Psychedelic Gems 9 beginnt mit Ellis Island aus Hamm. Die frisch gestartete Band hatte einen eigenen Song progressiver Spielart am Wickel, der was hat, aber den Gesang nicht besonders überzeugend präsentiert. Der Klang ist etwas breiig, und doch kann das Stück sich hören lassen, vor allem wegen der Gitarrenarbeit. Waniyetula aus Frankfurt/Main spielten "Lindis Farne" - dieselbe Aufnahme ist bereits auf deren Livealbum "Iron City" enthalten, vom gleichen Label Garden of Delights, das auch Psychedelic Gems veröffentlicht. Schönes Stück, keine Frage, und gut gespielt. Die weiteren 8 Stücke sind am 05.12.1971 gespielt und aufgezeichnet worden.
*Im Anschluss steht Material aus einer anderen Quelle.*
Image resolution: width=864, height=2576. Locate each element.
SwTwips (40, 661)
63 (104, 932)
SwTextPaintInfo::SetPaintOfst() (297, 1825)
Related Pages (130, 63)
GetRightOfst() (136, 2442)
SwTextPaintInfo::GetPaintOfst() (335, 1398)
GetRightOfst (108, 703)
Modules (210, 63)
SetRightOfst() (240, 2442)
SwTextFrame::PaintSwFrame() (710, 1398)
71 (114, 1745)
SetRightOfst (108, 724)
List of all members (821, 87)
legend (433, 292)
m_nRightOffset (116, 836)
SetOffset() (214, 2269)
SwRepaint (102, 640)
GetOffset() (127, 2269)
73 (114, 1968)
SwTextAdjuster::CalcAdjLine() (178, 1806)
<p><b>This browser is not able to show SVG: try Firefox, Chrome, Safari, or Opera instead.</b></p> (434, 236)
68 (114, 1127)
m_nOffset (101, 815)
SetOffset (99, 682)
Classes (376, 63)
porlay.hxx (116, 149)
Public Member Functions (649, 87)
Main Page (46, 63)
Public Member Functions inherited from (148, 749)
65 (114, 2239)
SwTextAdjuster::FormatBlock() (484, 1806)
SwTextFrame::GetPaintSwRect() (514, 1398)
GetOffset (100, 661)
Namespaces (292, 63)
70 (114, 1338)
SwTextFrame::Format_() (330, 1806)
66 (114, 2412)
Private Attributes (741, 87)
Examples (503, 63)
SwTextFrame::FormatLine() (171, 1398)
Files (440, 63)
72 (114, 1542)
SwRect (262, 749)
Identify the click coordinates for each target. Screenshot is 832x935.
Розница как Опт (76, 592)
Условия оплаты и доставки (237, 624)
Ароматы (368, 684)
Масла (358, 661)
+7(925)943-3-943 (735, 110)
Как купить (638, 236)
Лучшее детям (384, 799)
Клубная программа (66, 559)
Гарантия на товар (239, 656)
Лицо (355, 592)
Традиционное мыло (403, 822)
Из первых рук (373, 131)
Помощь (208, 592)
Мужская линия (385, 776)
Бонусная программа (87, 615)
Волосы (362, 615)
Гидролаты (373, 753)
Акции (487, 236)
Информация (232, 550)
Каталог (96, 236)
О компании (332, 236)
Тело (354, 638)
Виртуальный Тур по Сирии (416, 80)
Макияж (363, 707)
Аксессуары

Prosper I aus Bottrop mussten auf Grund der Erkrankung ihres Schlagzeugers mit einem Ersatzmann spielen und dafür ein schlichteres Set einproben, dass sie relativ perfekt rüberbringen. Ihr progressiver Bluesrock geht gut ab und hat detailreiche und detaillierte Qualität. Teraohm aus Dortmund/Bochum im Anschluss liefern sich über 13 Minuten eine elektronisch-avantgardistische Psychedelic Schlacht mit gutem Schlagzeuger (inklusive Solo). Harmony Row aus Recklinghausen sezierten Gershwins "Summertime" über 12 Minuten mit - wieder - sehr gutem Schlagzeuger. Technisch ausgereift, sind auch der Gitarrist und der Bassist, alle drei augenscheinlich jazzbeleckt, hervorragend dabei gewesen, dem Klassiker fetten Bluesrock einzuhauchen. Rasant und sehr gut!
Waniyetula sind danach noch einmal mit zwei Stücken zu hören, die ebenfalls überzeugen. Die letzten knappen 10 Minuten gehören dem CD-Opener Ellis Island, die sich eher schlicht zwischen Blues und Rock austoben, nett, nicht viel mehr.
Der handwerklich-technische Unterschied des Festivals von 1970 und 1971 ist sehr deutlich. Während 1970 viel experimentiert wurde und Sound wie Handwerk überwiegend Schmerzen bereiten, ist die 1971er Auflage von wesentlich besseren Musikern und weitaus einnehmenderem Klang gekennzeichnet. Beide CDs sind aus historischen Gründen interessant, numero 9 ebenfalls aus rockmusikalischer Sicht.